— Extracted page text data —
★ ★ ★ ★ ★ ★ ★

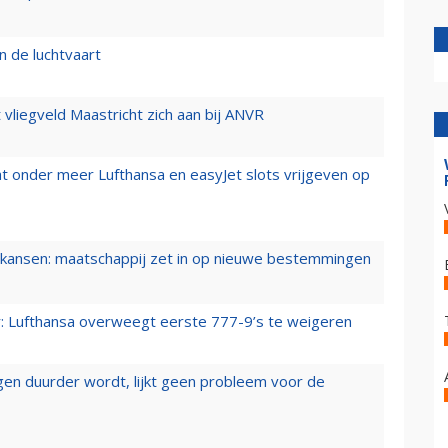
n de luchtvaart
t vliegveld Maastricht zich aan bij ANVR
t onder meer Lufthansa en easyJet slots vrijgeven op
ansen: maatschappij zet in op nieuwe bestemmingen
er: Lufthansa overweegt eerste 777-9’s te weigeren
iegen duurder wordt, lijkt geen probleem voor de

★ ★ ★ ★ ★ ★ ★

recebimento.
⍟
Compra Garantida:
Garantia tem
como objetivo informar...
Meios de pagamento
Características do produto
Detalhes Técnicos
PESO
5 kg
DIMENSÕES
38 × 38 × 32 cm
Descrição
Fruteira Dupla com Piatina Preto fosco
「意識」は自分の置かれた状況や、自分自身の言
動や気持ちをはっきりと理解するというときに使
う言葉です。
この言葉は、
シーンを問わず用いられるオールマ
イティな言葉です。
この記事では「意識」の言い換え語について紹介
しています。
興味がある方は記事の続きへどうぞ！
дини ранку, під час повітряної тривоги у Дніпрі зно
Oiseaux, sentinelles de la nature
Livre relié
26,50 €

★ ★ ★ ★ ★ ★ ★

Among the records above, a stretch begins at the line containing "n de luchtvaart" and ends at the line containing "iegen duurder wordt, lijkt". Restate that stretch word for word, and nothing else.

— ANSWER SECTION —
n de luchtvaart
t vliegveld Maastricht zich aan bij ANVR
t onder meer Lufthansa en easyJet slots vrijgeven op
ansen: maatschappij zet in op nieuwe bestemmingen
er: Lufthansa overweegt eerste 777-9’s te weigeren
iegen duurder wordt, lijkt geen probleem voor de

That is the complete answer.